=== Section Start ===

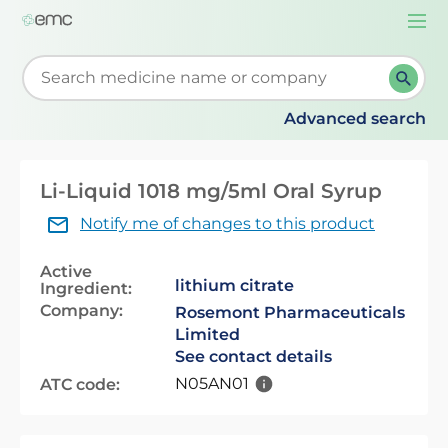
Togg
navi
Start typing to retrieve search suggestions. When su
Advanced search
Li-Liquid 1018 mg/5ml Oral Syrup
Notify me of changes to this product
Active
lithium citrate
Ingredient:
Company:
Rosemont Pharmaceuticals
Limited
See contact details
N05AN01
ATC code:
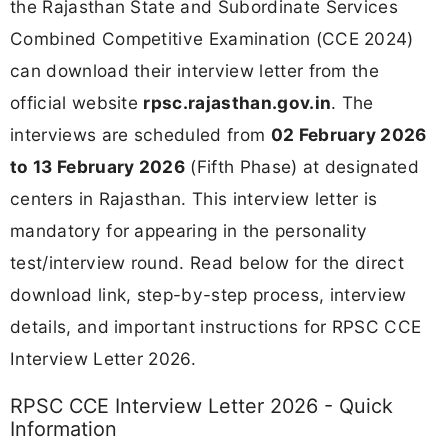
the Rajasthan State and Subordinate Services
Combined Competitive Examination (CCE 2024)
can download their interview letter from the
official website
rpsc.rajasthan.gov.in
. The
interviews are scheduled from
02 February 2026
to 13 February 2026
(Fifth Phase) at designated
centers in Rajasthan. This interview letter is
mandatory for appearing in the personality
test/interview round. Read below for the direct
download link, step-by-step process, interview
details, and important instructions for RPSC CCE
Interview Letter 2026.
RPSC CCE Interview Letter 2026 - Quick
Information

=== Section End ===
=== Section Start ===

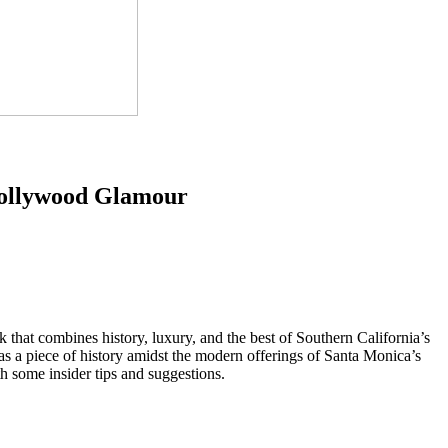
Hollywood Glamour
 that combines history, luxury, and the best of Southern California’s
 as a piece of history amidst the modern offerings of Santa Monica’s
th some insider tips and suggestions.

=== Section End ===

Instructions for the task >>
Looking at the entries above, can you reproduce exactly the lines from the one that holds "as a piece of" through the one that holds "th some insider tips and suggestions.", and only those?

Your solution >>
 as a piece of history amidst the modern offerings of Santa Monica’s
th some insider tips and suggestions.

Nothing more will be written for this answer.